[Stored data entries]
=-=-=
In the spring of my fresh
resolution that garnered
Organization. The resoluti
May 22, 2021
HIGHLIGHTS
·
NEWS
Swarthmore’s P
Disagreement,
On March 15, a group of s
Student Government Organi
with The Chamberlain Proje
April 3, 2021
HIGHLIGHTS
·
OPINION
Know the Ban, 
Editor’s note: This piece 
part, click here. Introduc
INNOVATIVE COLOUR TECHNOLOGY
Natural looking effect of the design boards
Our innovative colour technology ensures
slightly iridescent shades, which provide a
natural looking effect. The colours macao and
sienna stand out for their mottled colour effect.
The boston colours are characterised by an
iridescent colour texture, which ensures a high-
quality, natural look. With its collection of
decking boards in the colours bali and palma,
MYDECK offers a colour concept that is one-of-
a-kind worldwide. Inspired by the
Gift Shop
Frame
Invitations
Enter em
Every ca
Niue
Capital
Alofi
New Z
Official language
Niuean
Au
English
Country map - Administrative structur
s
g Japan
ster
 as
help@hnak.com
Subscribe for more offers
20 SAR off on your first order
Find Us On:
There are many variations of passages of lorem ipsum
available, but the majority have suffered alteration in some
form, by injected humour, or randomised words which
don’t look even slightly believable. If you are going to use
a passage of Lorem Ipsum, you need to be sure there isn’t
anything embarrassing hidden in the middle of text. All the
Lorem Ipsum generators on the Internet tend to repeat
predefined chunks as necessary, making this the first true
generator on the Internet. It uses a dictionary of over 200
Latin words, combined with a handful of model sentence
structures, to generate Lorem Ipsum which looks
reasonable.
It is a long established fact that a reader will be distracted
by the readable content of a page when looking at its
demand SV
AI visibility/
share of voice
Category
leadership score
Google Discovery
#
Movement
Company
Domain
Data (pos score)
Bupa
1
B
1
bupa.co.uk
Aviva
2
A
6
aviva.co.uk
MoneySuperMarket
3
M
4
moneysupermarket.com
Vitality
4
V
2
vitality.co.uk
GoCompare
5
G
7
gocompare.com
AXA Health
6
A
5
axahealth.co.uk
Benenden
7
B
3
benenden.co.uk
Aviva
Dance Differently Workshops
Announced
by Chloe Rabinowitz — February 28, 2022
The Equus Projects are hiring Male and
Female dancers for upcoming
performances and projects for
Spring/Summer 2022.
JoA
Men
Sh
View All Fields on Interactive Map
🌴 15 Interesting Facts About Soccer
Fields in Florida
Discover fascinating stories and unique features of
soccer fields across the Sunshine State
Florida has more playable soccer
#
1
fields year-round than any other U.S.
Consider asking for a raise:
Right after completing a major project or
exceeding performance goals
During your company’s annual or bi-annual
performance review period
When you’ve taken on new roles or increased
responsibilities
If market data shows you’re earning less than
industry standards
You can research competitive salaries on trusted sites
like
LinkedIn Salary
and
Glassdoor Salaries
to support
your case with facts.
=-=-=
* **Task**
Each line of the data is to be output exactly, with none skipped.

* **Answer area**
In the spring of my fresh
resolution that garnered
Organization. The resoluti
May 22, 2021
HIGHLIGHTS
·
NEWS
Swarthmore’s P
Disagreement,
On March 15, a group of s
Student Government Organi
with The Chamberlain Proje
April 3, 2021
HIGHLIGHTS
·
OPINION
Know the Ban, 
Editor’s note: This piece 
part, click here. Introduc
INNOVATIVE COLOUR TECHNOLOGY
Natural looking effect of the design boards
Our innovative colour technology ensures
slightly iridescent shades, which provide a
natural looking effect. The colours macao and
sienna stand out for their mottled colour effect.
The boston colours are characterised by an
iridescent colour texture, which ensures a high-
quality, natural look. With its collection of
decking boards in the colours bali and palma,
MYDECK offers a colour concept that is one-of-
a-kind worldwide. Inspired by the
Gift Shop
Frame
Invitations
Enter em
Every ca
Niue
Capital
Alofi
New Z
Official language
Niuean
Au
English
Country map - Administrative structur
s
g Japan
ster
 as
help@hnak.com
Subscribe for more offers
20 SAR off on your first order
Find Us On:
There are many variations of passages of lorem ipsum
available, but the majority have suffered alteration in some
form, by injected humour, or randomised words which
don’t look even slightly believable. If you are going to use
a passage of Lorem Ipsum, you need to be sure there isn’t
anything embarrassing hidden in the middle of text. All the
Lorem Ipsum generators on the Internet tend to repeat
predefined chunks as necessary, making this the first true
generator on the Internet. It uses a dictionary of over 200
Latin words, combined with a handful of model sentence
structures, to generate Lorem Ipsum which looks
reasonable.
It is a long established fact that a reader will be distracted
by the readable content of a page when looking at its
demand SV
AI visibility/
share of voice
Category
leadership score
Google Discovery
#
Movement
Company
Domain
Data (pos score)
Bupa
1
B
1
bupa.co.uk
Aviva
2
A
6
aviva.co.uk
MoneySuperMarket
3
M
4
moneysupermarket.com
Vitality
4
V
2
vitality.co.uk
GoCompare
5
G
7
gocompare.com
AXA Health
6
A
5
axahealth.co.uk
Benenden
7
B
3
benenden.co.uk
Aviva
Dance Differently Workshops
Announced
by Chloe Rabinowitz — February 28, 2022
The Equus Projects are hiring Male and
Female dancers for upcoming
performances and projects for
Spring/Summer 2022.
JoA
Men
Sh
View All Fields on Interactive Map
🌴 15 Interesting Facts About Soccer
Fields in Florida
Discover fascinating stories and unique features of
soccer fields across the Sunshine State
Florida has more playable soccer
#
1
fields year-round than any other U.S.
Consider asking for a raise:
Right after completing a major project or
exceeding performance goals
During your company’s annual or bi-annual
performance review period
When you’ve taken on new roles or increased
responsibilities
If market data shows you’re earning less than
industry standards
You can research competitive salaries on trusted sites
like
LinkedIn Salary
and
Glassdoor Salaries
to support
your case with facts.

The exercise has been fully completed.